:: Assignment ::
Faithfully repeat all of the records, as they are written below.

*** Opening Record set ***

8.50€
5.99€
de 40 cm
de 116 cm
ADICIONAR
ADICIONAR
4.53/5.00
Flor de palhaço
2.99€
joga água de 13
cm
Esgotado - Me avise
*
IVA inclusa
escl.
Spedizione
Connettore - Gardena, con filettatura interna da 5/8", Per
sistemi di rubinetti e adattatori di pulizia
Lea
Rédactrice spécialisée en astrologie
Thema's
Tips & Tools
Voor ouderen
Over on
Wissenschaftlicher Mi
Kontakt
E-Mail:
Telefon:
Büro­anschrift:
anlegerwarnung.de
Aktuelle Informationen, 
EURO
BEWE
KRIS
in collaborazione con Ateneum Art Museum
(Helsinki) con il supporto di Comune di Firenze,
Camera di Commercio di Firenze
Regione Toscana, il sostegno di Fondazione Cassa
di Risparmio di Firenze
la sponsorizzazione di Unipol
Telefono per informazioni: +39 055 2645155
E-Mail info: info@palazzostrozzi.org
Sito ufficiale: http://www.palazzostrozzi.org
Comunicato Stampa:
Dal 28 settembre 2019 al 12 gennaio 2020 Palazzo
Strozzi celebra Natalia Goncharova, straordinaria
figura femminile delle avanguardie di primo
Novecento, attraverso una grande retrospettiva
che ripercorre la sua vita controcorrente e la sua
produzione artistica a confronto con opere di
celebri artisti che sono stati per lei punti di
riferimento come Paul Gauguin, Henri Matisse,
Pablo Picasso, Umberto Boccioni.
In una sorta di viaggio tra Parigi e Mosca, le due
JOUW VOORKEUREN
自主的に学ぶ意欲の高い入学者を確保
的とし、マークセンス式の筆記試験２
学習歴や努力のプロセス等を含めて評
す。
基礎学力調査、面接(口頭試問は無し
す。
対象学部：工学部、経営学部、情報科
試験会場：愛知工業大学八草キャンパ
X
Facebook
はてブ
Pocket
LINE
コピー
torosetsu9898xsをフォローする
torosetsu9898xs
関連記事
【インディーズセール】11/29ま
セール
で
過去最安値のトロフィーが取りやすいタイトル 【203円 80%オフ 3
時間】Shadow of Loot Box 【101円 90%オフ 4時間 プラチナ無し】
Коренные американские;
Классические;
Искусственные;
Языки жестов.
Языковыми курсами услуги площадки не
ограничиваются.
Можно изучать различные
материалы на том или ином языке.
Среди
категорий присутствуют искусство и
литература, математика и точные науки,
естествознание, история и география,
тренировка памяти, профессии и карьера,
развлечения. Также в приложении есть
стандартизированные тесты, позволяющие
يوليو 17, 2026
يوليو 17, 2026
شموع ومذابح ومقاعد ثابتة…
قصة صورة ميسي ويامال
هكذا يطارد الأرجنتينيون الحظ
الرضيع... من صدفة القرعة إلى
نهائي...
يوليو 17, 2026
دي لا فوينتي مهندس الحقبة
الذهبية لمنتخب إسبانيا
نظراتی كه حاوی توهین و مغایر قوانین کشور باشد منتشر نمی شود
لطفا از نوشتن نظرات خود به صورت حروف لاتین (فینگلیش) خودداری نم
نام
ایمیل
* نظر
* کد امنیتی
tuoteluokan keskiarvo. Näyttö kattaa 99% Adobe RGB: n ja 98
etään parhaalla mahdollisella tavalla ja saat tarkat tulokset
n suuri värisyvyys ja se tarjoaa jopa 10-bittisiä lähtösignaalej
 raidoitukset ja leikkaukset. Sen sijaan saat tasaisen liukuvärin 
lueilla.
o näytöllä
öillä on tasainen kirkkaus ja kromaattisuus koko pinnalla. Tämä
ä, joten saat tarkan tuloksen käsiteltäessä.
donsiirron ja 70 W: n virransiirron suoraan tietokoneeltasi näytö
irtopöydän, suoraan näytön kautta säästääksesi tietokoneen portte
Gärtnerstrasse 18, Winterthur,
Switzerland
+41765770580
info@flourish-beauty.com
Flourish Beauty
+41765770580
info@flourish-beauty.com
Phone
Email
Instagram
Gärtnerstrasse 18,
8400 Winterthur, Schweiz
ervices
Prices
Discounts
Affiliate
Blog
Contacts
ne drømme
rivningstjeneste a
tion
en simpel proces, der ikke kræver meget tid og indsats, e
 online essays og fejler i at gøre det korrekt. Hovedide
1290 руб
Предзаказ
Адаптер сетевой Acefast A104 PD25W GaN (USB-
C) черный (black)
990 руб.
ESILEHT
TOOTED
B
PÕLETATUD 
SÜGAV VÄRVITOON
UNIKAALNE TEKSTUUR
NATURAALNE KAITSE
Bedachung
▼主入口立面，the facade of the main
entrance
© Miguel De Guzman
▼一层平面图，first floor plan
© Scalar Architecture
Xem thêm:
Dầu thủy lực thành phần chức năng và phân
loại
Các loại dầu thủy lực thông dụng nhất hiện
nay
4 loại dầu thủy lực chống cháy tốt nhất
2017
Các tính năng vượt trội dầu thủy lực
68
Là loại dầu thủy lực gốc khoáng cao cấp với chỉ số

*** Closing Record set ***

:: Answer ::
8.50€
5.99€
de 40 cm
de 116 cm
ADICIONAR
ADICIONAR
4.53/5.00
Flor de palhaço
2.99€
joga água de 13
cm
Esgotado - Me avise
*
IVA inclusa
escl.
Spedizione
Connettore - Gardena, con filettatura interna da 5/8", Per
sistemi di rubinetti e adattatori di pulizia
Lea
Rédactrice spécialisée en astrologie
Thema's
Tips & Tools
Voor ouderen
Over on
Wissenschaftlicher Mi
Kontakt
E-Mail:
Telefon:
Büro­anschrift:
anlegerwarnung.de
Aktuelle Informationen, 
EURO
BEWE
KRIS
in collaborazione con Ateneum Art Museum
(Helsinki) con il supporto di Comune di Firenze,
Camera di Commercio di Firenze
Regione Toscana, il sostegno di Fondazione Cassa
di Risparmio di Firenze
la sponsorizzazione di Unipol
Telefono per informazioni: +39 055 2645155
E-Mail info: info@palazzostrozzi.org
Sito ufficiale: http://www.palazzostrozzi.org
Comunicato Stampa:
Dal 28 settembre 2019 al 12 gennaio 2020 Palazzo
Strozzi celebra Natalia Goncharova, straordinaria
figura femminile delle avanguardie di primo
Novecento, attraverso una grande retrospettiva
che ripercorre la sua vita controcorrente e la sua
produzione artistica a confronto con opere di
celebri artisti che sono stati per lei punti di
riferimento come Paul Gauguin, Henri Matisse,
Pablo Picasso, Umberto Boccioni.
In una sorta di viaggio tra Parigi e Mosca, le due
JOUW VOORKEUREN
自主的に学ぶ意欲の高い入学者を確保
的とし、マークセンス式の筆記試験２
学習歴や努力のプロセス等を含めて評
す。
基礎学力調査、面接(口頭試問は無し
す。
対象学部：工学部、経営学部、情報科
試験会場：愛知工業大学八草キャンパ
X
Facebook
はてブ
Pocket
LINE
コピー
torosetsu9898xsをフォローする
torosetsu9898xs
関連記事
【インディーズセール】11/29ま
セール
で
過去最安値のトロフィーが取りやすいタイトル 【203円 80%オフ 3
時間】Shadow of Loot Box 【101円 90%オフ 4時間 プラチナ無し】
Коренные американские;
Классические;
Искусственные;
Языки жестов.
Языковыми курсами услуги площадки не
ограничиваются.
Можно изучать различные
материалы на том или ином языке.
Среди
категорий присутствуют искусство и
литература, математика и точные науки,
естествознание, история и география,
тренировка памяти, профессии и карьера,
развлечения. Также в приложении есть
стандартизированные тесты, позволяющие
يوليو 17, 2026
يوليو 17, 2026
شموع ومذابح ومقاعد ثابتة…
قصة صورة ميسي ويامال
هكذا يطارد الأرجنتينيون الحظ
الرضيع... من صدفة القرعة إلى
نهائي...
يوليو 17, 2026
دي لا فوينتي مهندس الحقبة
الذهبية لمنتخب إسبانيا
نظراتی كه حاوی توهین و مغایر قوانین کشور باشد منتشر نمی شود
لطفا از نوشتن نظرات خود به صورت حروف لاتین (فینگلیش) خودداری نم
نام
ایمیل
* نظر
* کد امنیتی
tuoteluokan keskiarvo. Näyttö kattaa 99% Adobe RGB: n ja 98
etään parhaalla mahdollisella tavalla ja saat tarkat tulokset
n suuri värisyvyys ja se tarjoaa jopa 10-bittisiä lähtösignaalej
 raidoitukset ja leikkaukset. Sen sijaan saat tasaisen liukuvärin 
lueilla.
o näytöllä
öillä on tasainen kirkkaus ja kromaattisuus koko pinnalla. Tämä
ä, joten saat tarkan tuloksen käsiteltäessä.
donsiirron ja 70 W: n virransiirron suoraan tietokoneeltasi näytö
irtopöydän, suoraan näytön kautta säästääksesi tietokoneen portte
Gärtnerstrasse 18, Winterthur,
Switzerland
+41765770580
info@flourish-beauty.com
Flourish Beauty
+41765770580
info@flourish-beauty.com
Phone
Email
Instagram
Gärtnerstrasse 18,
8400 Winterthur, Schweiz
ervices
Prices
Discounts
Affiliate
Blog
Contacts
ne drømme
rivningstjeneste a
tion
en simpel proces, der ikke kræver meget tid og indsats, e
 online essays og fejler i at gøre det korrekt. Hovedide
1290 руб
Предзаказ
Адаптер сетевой Acefast A104 PD25W GaN (USB-
C) черный (black)
990 руб.
ESILEHT
TOOTED
B
PÕLETATUD 
SÜGAV VÄRVITOON
UNIKAALNE TEKSTUUR
NATURAALNE KAITSE
Bedachung
▼主入口立面，the facade of the main
entrance
© Miguel De Guzman
▼一层平面图，first floor plan
© Scalar Architecture
Xem thêm:
Dầu thủy lực thành phần chức năng và phân
loại
Các loại dầu thủy lực thông dụng nhất hiện
nay
4 loại dầu thủy lực chống cháy tốt nhất
2017
Các tính năng vượt trội dầu thủy lực
68
Là loại dầu thủy lực gốc khoáng cao cấp với chỉ số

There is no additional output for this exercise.